*** Opening Extracted information ***

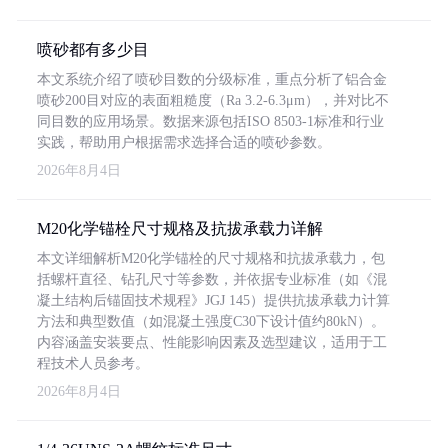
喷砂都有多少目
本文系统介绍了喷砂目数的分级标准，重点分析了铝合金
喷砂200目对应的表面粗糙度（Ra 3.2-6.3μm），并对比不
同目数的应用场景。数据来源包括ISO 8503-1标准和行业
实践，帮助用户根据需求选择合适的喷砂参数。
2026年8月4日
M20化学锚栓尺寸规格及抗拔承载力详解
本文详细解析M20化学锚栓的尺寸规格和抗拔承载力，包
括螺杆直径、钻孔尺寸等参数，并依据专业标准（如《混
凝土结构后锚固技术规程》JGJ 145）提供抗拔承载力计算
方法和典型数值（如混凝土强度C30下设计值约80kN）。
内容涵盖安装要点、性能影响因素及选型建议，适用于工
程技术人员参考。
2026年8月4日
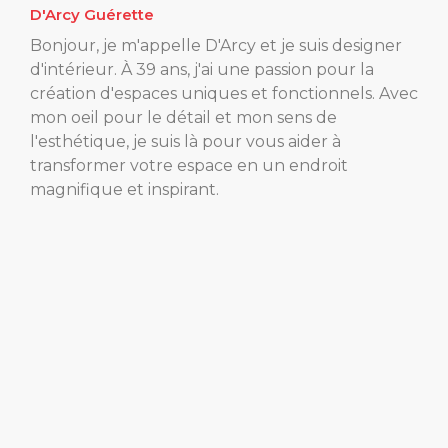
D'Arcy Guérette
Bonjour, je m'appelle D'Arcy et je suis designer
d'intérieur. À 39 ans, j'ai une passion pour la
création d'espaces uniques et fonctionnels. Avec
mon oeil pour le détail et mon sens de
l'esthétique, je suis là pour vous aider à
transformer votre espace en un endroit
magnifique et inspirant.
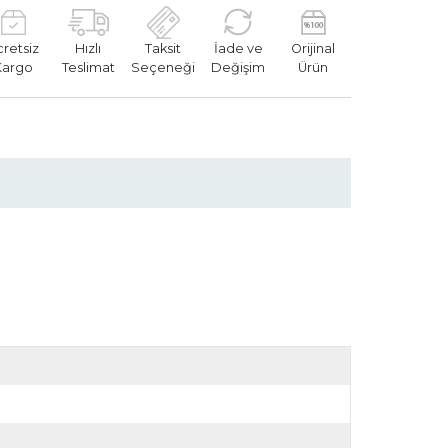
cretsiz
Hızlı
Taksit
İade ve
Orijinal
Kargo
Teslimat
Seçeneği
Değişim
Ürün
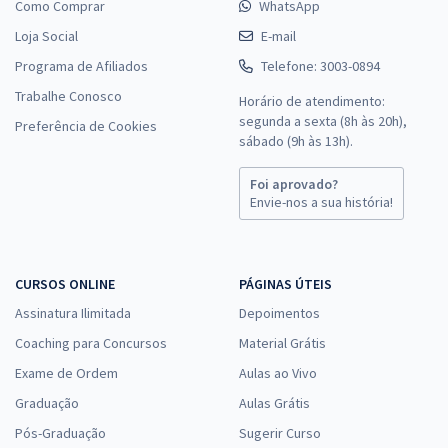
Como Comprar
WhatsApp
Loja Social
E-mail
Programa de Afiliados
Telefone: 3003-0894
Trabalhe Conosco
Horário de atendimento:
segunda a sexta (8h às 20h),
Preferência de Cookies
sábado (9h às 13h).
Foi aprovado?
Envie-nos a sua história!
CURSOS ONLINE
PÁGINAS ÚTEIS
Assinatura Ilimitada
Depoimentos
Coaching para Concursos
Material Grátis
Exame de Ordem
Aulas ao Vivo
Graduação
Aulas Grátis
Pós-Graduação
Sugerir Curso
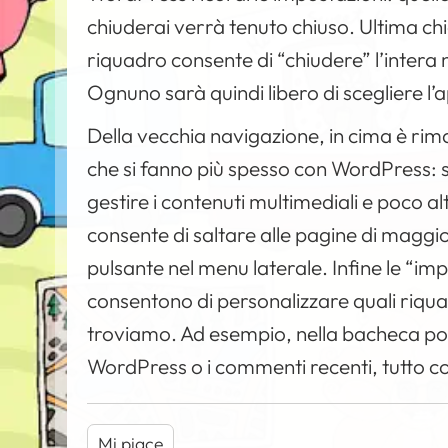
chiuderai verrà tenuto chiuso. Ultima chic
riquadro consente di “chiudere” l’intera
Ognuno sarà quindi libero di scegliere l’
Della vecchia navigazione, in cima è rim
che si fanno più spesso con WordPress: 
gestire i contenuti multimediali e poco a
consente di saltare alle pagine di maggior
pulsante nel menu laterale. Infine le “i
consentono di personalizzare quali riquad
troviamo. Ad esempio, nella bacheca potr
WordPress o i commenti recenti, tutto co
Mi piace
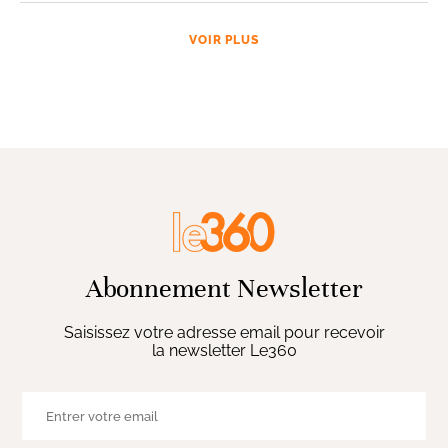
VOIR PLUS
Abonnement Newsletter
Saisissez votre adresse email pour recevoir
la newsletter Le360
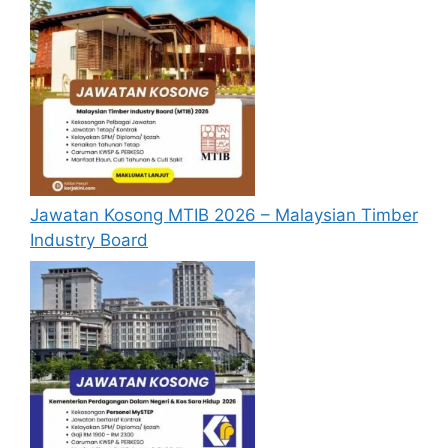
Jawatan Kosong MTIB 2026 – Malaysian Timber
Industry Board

*** Closing Extracted information ***

_Action item_
Return only the number of lines in the data above that hold the word "consente".

_Solution to this exercise_
2